Savannah Miller wrote:For CG you don't really need higher voxel counts, higher resolution textures, or higher resolution matte paintings than what is already done. Most matte painting artists work in 4K already, and generally FX work is simmed at the highest acceptable resolution already. If you shade it correctly, you might not have necessarily 4K worth of detail, but it will look smooth and you won't see any blockiness. Plus you can cheat the shading of fluids in many ways or even upres them. Likewise, standard texturing and modeling of TV and Film assets should easily hold 4K worth of detail as well.
On top of that, rendering CG in 4K doesn't exactly take 4x longer anymore. A lot of TV houses are switching to GPU rendering such as redshift and sometimes even octane. Those take barely longer for significant resolution increases. That's at least what we use where I work and it's very good.
I think that the only real difference is a slight increase in render times and the network speed difference when compositing 4K plates vs 1080p. Other than that, it's not that much slower like you would assume. With the difference between 4K and 1080p production, there's very few times where someone is 1:1 inspecting different areas of the 4K image to make sure it has the full 4K worth of detail. If it looks better than 1080p, than that is often good enough.
My estimation from all the 4K vs 1080p shows we do is that it takes about 20-30% longer to do an easier shot (shots that take less than 1 hour), and then the real issues come from very long shots where it sometimes takes twice as long.
Compositing and tracking are probably the areas that seem to be most affected by the 4K switch.
Savannah wins the logic reality award. None of this simplistic quadrupling of numbers. The resolution of a texture only makes an big difference when you are either close enough to see it, or it somehow effects the lighting etc. So, I could have 3D dirt texture (particles prefered) but until you get close enough, it doesn't need too much resolution. However, modern 3D graphics are a bit more sophisticated than that these days. But many things are so far away you could use even gey away with corse texturing.
A lot of you guys are not really contributing much but insisting your perception is it. This is a market. 8k and beyond has real uses, especially in quality. The market depends on new sales to continue. The market realised this, and doesn't agree with you guys, but are pushing to 8k and beyond.

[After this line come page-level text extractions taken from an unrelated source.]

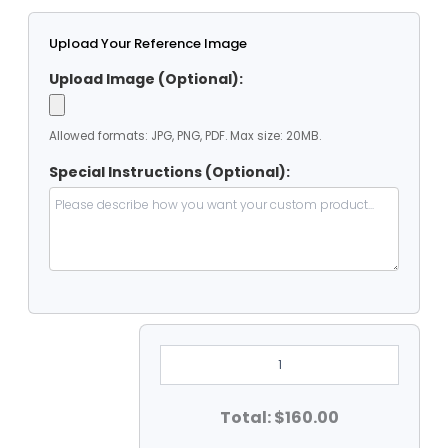
Upload Your Reference Image
Upload Image (Optional):
Allowed formats: JPG, PNG, PDF. Max size: 20MB.
Special Instructions (Optional):
8'
Dia
Clear
Vinyl
Heavy
Total: $160.00
Duty
Round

You are also quoting what it looks like on yesteryear equipment, equipment (and yesteryear mistakes) with no vision for tomorrow year. Like those that argued Standard Definition was enough. The equipment planned in the next 10 years, makes handling 8k look like handling 176 phone video in jpeg. We are talking hundred to a million times more computing power.

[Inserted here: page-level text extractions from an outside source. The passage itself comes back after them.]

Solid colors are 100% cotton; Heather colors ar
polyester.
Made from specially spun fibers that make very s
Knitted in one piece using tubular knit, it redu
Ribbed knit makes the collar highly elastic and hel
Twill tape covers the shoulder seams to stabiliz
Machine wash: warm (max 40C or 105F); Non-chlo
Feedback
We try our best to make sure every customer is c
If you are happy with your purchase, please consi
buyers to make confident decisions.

Should one aregue that we should not have more than Standard Definition, or more than 2k on some me future 120-200 inch+ reality screen? Of course not. 2k with start looking like SD video on a big screen, vhs on your 55 inch. It is about what you can deliver against others
Now, a final point, you guys have not sort of spotted that current favorite delivery camera might still be low resolution, and though short of the 16.5 stop across the board human vision related gold standard (not even Red does that, look at the tests), they have not improved much has not improved much over the years. That they might be on a technology island, land locked. Not the sort of thing to compare against. If you are on a technology island you had better hop to the.next one, before somebody else sales by and gets there first. Now, Red, on-semi, Sony and Canon are. Past reputation is a delusion against future reality of reputation changes.

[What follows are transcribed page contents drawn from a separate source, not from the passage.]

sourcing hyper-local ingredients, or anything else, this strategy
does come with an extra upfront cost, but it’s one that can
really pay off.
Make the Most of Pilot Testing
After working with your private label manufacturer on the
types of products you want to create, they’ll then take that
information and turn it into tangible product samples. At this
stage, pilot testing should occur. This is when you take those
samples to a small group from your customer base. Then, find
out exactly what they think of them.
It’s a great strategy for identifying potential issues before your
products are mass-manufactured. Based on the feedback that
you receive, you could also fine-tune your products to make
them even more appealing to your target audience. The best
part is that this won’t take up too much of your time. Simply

Having said all this, Red wins in certain aspects, as does BM. But Arii has a track record that makes it a lowering common dominator quality standard, but integrated, durable and reliable, all the things that matter when million of dollar budgets depend on the camera and not going faulty and halting the days timeline, which is the multimillion dollar timeline. Which do you get in, the battle tank that will chug along.all day but still make pretty images.
Now, on image rendering IQ. I forget that Red has there raw bayer? encrypted tied down, restricting options. Frankly, my less than $100 HD camera produced more pleasing pictures than I saw graded from the RedOne when it came out, and this took a while to change. I don't often say anything at all about that, maybe Jim will stop talking to me. It is a matter about who you have to do those things, and if it is about "loyality" they should be loyal enough to step aside and let somebody better than them take the lead, and work with that person. I can tell you, I have conversations with many technical people cutting edge to lower edge, and I can quickly tell how stuffed up they are by the logic of their answers. The cutting edge people are completely different and easier to converse with than others. The few that are reasonable, usually turn out to have big stuff going on behind the scenes. You can actually learn things from them that are not just the trivia of experience. They weigh up things, hopefully reasonably objectively.